Budget 2024: Multi-million cash grants and investments announced

Government-led initiatives aimed at bolstering several industry sectors are to be launched in 2024

File photo
File photo

A number of government-led initiatives aimed at bolstering several industry sectors are to be launched in 2024 Finance Minister Clyde Caruana announced in his budget speech on Monday.

The initiatives target the manufacturing and financial services industries, as well as family businesses, aircraft leasing and green bonds.

€40 million cash grants for SMEs

A total of €40 million are to be disbursed as cash grants to small and medium sized enterprises (SMEs) under the Business Enhance scheme. These grants are aimed at startups, to help them develop, diversify and reach new markets. Small and medium size enterprises are to continue to benefit from free energy audits.
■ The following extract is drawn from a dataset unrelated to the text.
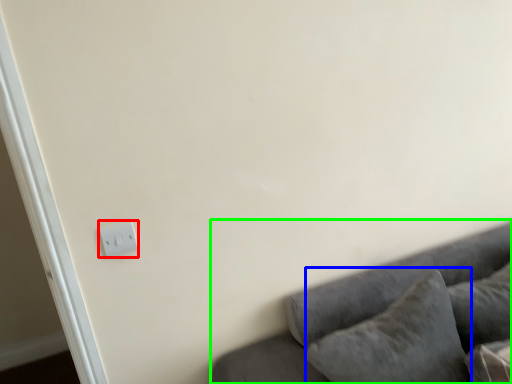 Question: Which is nearer to the light switch (highlighted by a red box)? pillow (highlighted by a blue box) or studio couch (highlighted by a green box).

Choices:
 (A) pillow
 (B) studio couch

Answer: (B)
Financial instruments for EU funds will be invested to assist small and medium size Maltese businesses by facilitating their access to financing by local banks, by reducing interest rates and collateral requirements.

A €9.5 million allocation from the European Regional Development Fund and around €7 million in refunds from the JEREMIE (“Joint European Resources for Micro to Medium Enterprises”) scheme, means that a total of €16.5 million will be available to SMEs.

“Family businesses are the backbone of the economy,” Caruana said, announcing an extension on the tax concession reducing stamp duty from 5% to 1.5% when family businesses are transferred from parents to children during the parents’ lifetimes.

Family businesses that are registered as such will benefit from a higher capping in tax credits on investments made in their businesses. The minister promised to see that family charters are expressly recognised at law and suitably regulated as special contracts and that family businesses benefit from fiscal incentives as they internationalise, innovate and digitalise.

A number of other existing schemes aimed at strengthening enterprises, such as the Skills Development Scheme, the Rent Subsidy Scheme, the Innovate scheme and the Smart & Sustainable u Investment Aid for Energy Efficiency Projects schemes will also be extended.

ST Microelectronics to benefit from multi-million-euro investment

A further multi-million-euro investment in electronic component maker ST Microelectronics has been announced to increase its manufacturing capacity under the European Chips Act. Local microchip production is a €600 million industry, Caruana said, announcing that Malta has partnered with France and Italy to keep ST’s manufacturing operation inside the EU in response to a US bid aimed at attracting microchip manufacturers to relocate across the Atlantic.

Caruana described the microchip industry as a strategic one in the global economy. The sector employs over 1,800 workers in Malta and results in exports in excess of €600 million. Last June, the European Commission announced that a joint project by Malta Enterprise and ST Malta was one of 55 strategic projects selected as Important Projects of Common European Interest (IPCEI), which should lead to further investment and innovation in the microchip sectors in Malta, he said.

Next year the government will be building on the Malta Financial Services Strategy, a long-term plan, which was launched earlier this year, intended to revitalise and transform the financial services sector by building on the established foundations and Malta’s solid reputation in the sector.

“This strategy will lead us to make our country a sustainable financial jurisdiction, where it is easy to conduct business, manage growth and innovation in the sector,” Caruana said, adding that in the next 18 months, the government would be “working hard on the implementation of a number of priorities.”